Define "special event." My "permit" is my frigg'n fishing license, thats all the permission you should need  Thats like saying I need a permit from the golf course to hold a golf outing on top of my greens fees. Who is the park manager up there and do you have a phone number for them?


----------



## johnboy111711 (Apr 7, 2004)

the problem arises when money is transfered from one person to another in a bussiness manner. You may hold "outings" at anytime, because no money is being exchanged...


----------



## Whaler (Nov 16, 2004)

Smallie, it's the same for any tournament at any of the lakes. The guys holding Muskie tournaments have to get permission also or they are illegal.


----------



## MMC (Aug 19, 2005)

For anyone who feels the need to fish for some money this weekend, The NOBC (aka Berlin Thursday Nighters) Will be hosting an Open on Saturday September 3rd.

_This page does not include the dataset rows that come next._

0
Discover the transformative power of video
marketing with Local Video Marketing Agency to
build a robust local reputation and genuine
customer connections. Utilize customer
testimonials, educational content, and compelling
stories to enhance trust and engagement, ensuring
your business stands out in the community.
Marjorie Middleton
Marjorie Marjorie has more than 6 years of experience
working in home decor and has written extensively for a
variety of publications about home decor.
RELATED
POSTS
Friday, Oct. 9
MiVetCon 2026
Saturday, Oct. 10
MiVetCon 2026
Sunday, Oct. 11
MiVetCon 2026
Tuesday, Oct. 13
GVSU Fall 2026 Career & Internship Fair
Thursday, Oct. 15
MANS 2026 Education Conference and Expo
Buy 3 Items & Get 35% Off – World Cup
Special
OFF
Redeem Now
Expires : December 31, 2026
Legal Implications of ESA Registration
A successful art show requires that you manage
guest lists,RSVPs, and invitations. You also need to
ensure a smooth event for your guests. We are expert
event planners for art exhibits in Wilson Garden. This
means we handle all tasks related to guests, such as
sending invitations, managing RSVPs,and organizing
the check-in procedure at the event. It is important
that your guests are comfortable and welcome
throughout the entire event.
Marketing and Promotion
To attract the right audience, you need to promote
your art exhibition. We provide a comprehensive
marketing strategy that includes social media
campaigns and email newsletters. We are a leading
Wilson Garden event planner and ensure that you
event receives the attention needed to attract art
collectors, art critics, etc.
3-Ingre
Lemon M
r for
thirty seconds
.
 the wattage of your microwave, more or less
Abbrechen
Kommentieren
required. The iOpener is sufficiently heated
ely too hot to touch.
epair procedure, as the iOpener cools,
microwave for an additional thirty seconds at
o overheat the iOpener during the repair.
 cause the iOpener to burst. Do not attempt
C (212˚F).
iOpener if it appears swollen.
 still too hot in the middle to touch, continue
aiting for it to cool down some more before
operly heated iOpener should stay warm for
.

A few of our Thursday night members expressed an interest in fishing on Saturday and since Gomez's tourney got cancelled we are inviting everybody with 42$ to come fish with us Saturday no memebership required. Feel free to launch your boat at any ramp, but we will be drawing boat numbers and fishing out of Dutch Harbor. 7:00 launch 3:00 weigh-in.


----------



## TritonBill (Apr 9, 2004)

Nip, you need a partner? I have no smallboat avail right now and no partner with a small boat... let me know.


----------



## Gomez (Apr 13, 2005)

smallie
I think the # is 330-644-2220. they are there till 4:30. the secretary's name is eloise but I forget the park mgr's name. very nice people and I could tell that if there was any way he would have helped me out but he couldn't. they were apologetic of the confusion and that I drove up there for nothing after they told me earlier in the week to just come in to the office and pick the permit up.

g


----------



## Nipididdee (Apr 19, 2004)

Any special events- even club outings- are required to submit for application at any state park. The exchange of monies is not permitted even with the permit. This allows for planning, preparation and organization between any recreational entity, the public and management of the State Parks. 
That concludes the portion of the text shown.